**PROVIDED INFORMATION:**
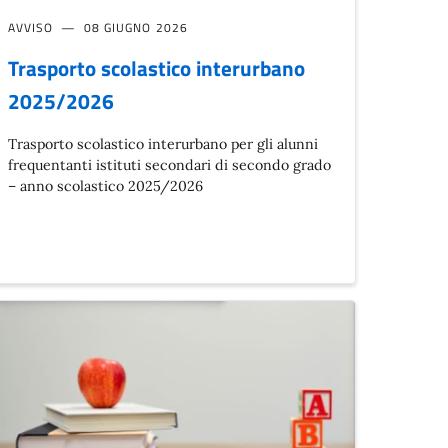
AVVISO
08 GIUGNO 2026
Trasporto scolastico interurbano
2025/2026
Trasporto scolastico interurbano per gli alunni
frequentanti istituti secondari di secondo grado
– anno scolastico 2025/2026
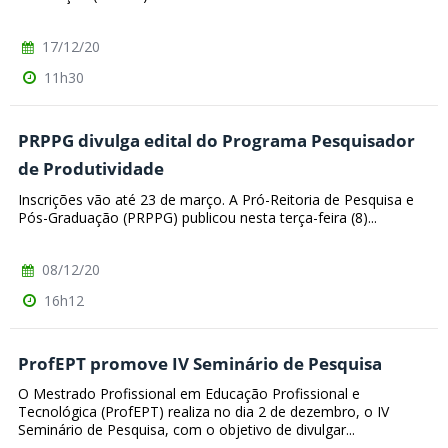
17/12/20
11h30
PRPPG divulga edital do Programa Pesquisador
de Produtividade
Inscrições vão até 23 de março. A Pró-Reitoria de Pesquisa e
Pós-Graduação (PRPPG) publicou nesta terça-feira (8)...
08/12/20
16h12
ProfEPT promove IV Seminário de Pesquisa
O Mestrado Profissional em Educação Profissional e
Tecnológica (ProfEPT) realiza no dia 2 de dezembro, o IV
Seminário de Pesquisa, com o objetivo de divulgar...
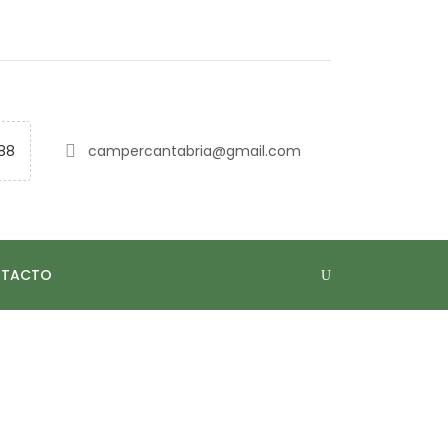
88
campercantabria@gmail.com
TACTO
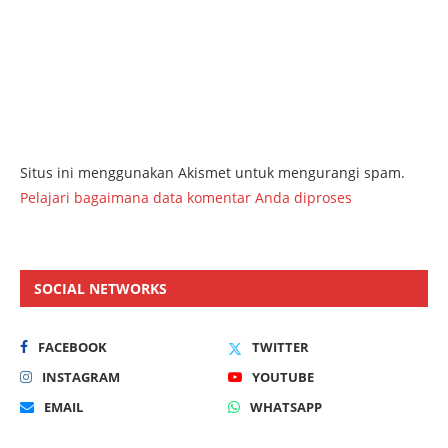
Situs ini menggunakan Akismet untuk mengurangi spam.
Pelajari bagaimana data komentar Anda diproses
SOCIAL NETWORKS
FACEBOOK
TWITTER
INSTAGRAM
YOUTUBE
EMAIL
WHATSAPP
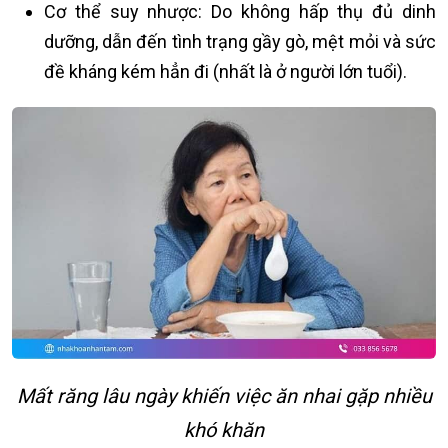
Cơ thể suy nhược: Do không hấp thụ đủ dinh
dưỡng, dẫn đến tình trạng gầy gò, mệt mỏi và sức
đề kháng kém hẳn đi (nhất là ở người lớn tuổi).
Mất răng lâu ngày khiến việc ăn nhai gặp nhiều
khó khăn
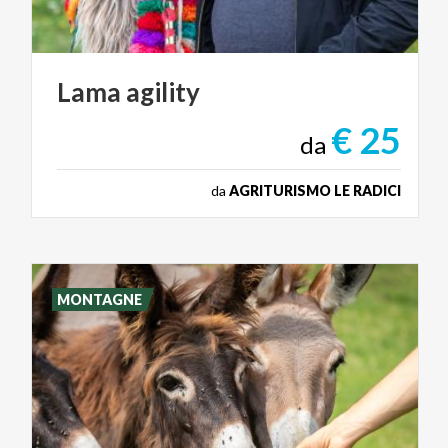
Lama
agility
€ 25
da
da
AGRITURISMO LE RADICI
MONTAGNE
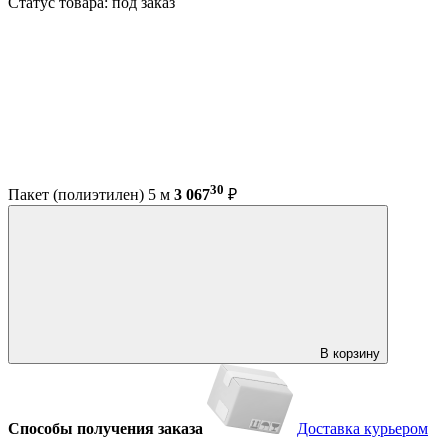
Статус товара: под заказ
30
Пакет (полиэтилен) 5 м
3 067
₽
В корзину
Способы получения заказа
Доставка курьером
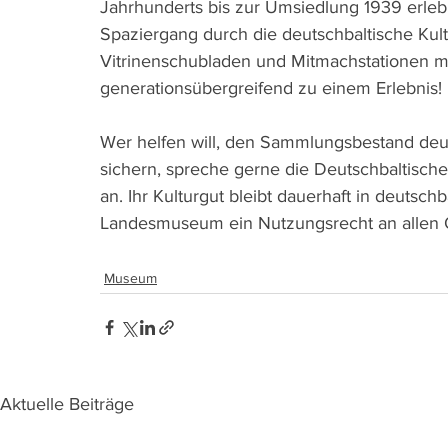
Jahrhunderts bis zur Umsiedlung 1939 erlebb
Spaziergang durch die deutschbaltische Kultu
Vitrinenschubladen und Mitmachstationen 
generationsübergreifend zu einem Erlebnis!
Wer helfen will, den Sammlungsbestand deut
sichern, spreche gerne die Deutschbaltische 
an. Ihr Kulturgut bleibt dauerhaft in deuts
Landesmuseum ein Nutzungsrecht an allen O
Museum
Aktuelle Beiträge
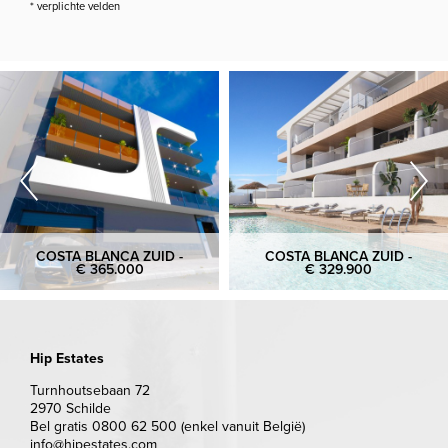
* verplichte velden
COSTA BLANCA ZUID -
COSTA BLANCA ZUID -
€ 365.000
€ 329.900
Hip Estates
Turnhoutsebaan 72
2970 Schilde
Bel gratis 0800 62 500 (enkel vanuit België)
info@hipestates.com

**THE TASK:**
Would you please set down the listing above exactly, minus its images?

**FINISHED EXERCISE:**
AVVISO
08 GIUGNO 2026
Trasporto scolastico interurbano
2025/2026
Trasporto scolastico interurbano per gli alunni
frequentanti istituti secondari di secondo grado
– anno scolastico 2025/2026
17/12/20
11h30
PRPPG divulga edital do Programa Pesquisador
de Produtividade
Inscrições vão até 23 de março. A Pró-Reitoria de Pesquisa e
Pós-Graduação (PRPPG) publicou nesta terça-feira (8)...
08/12/20
16h12
ProfEPT promove IV Seminário de Pesquisa
O Mestrado Profissional em Educação Profissional e
Tecnológica (ProfEPT) realiza no dia 2 de dezembro, o IV
Seminário de Pesquisa, com o objetivo de divulgar...
88
campercantabria@gmail.com
TACTO
Situs ini menggunakan Akismet untuk mengurangi spam.
Pelajari bagaimana data komentar Anda diproses
SOCIAL NETWORKS
FACEBOOK
TWITTER
INSTAGRAM
YOUTUBE
EMAIL
WHATSAPP
Cơ thể suy nhược: Do không hấp thụ đủ dinh
dưỡng, dẫn đến tình trạng gầy gò, mệt mỏi và sức
đề kháng kém hẳn đi (nhất là ở người lớn tuổi).
Mất răng lâu ngày khiến việc ăn nhai gặp nhiều
khó khăn
Lama
agility
€ 25
da
da
AGRITURISMO LE RADICI
MONTAGNE
Статус товара: под заказ
30
Пакет (полиэтилен) 5 м
3 067
₽
В корзину
Способы получения заказа
Доставка курьером
Jahrhunderts bis zur Umsiedlung 1939 erlebb
Spaziergang durch die deutschbaltische Kultu
Vitrinenschubladen und Mitmachstationen 
generationsübergreifend zu einem Erlebnis!
Wer helfen will, den Sammlungsbestand deut
sichern, spreche gerne die Deutschbaltische 
an. Ihr Kulturgut bleibt dauerhaft in deuts
Landesmuseum ein Nutzungsrecht an allen O
Museum
Aktuelle Beiträge
* verplichte velden
COSTA BLANCA ZUID -
COSTA BLANCA ZUID -
€ 365.000
€ 329.900
Hip Estates
Turnhoutsebaan 72
2970 Schilde
Bel gratis 0800 62 500 (enkel vanuit België)
info@hipestates.com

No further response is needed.